European gas prices are at a historical low and below the cost of shipping gas from the US to Europe. In May, prices remained just above this floor, fetching around $4.20 per million British thermal units (MMBtu). But this floor seems to be crumbling, if not collapsing, now that the Dutch front month gas price (TTF) has hit a fresh low of $3.20 per MMBtu – the lowest price since the TTF began trading on the Dutch market in March 2010.
“As 2 of the world’s largest gas producers, Russia and the US are natural competitors in what seems to be a race to the bottom, not only in the lucrative Asian market but now also in Europe. Both countries have sent increasing amounts of gas to Europe despite the low price environment,” Torres-Diaz observed.
Russia can send supplies to the European market both through pipelines and via LNG vessels.

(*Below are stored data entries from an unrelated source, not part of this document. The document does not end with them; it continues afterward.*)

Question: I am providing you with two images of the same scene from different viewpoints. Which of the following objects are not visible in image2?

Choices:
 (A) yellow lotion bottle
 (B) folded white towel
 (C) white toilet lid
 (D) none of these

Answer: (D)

That gives the gas giant in the east a clear geographical advantage over its western counterpart.
Pipeline exports from Russia were up 8% from last year during the first 5 months of 2019. LNG exports from Yamal, a peninsula in northwestern Siberia, increased 380% in this period.
“From an economic point of view, greater supply volumes from Russia make sense given the lower cost. And it comes at a time when Gazprom wants to maintain its reputation as a reliable supplier to the European market, while the current the political climate pushes Europe to diversify its energy supply,” Torres-Diaz notes.
That is not the case for US gas exporters, which still need a higher European market price to cover their operational costs when selling LNG to Europe.
“Some US exporters are not covering their operational costs. Nevertheless, US exports to Europe during the first 5 months of 2019 increased by 6.9 Bcm versus the same period last year,” Torres-Diaz remarked.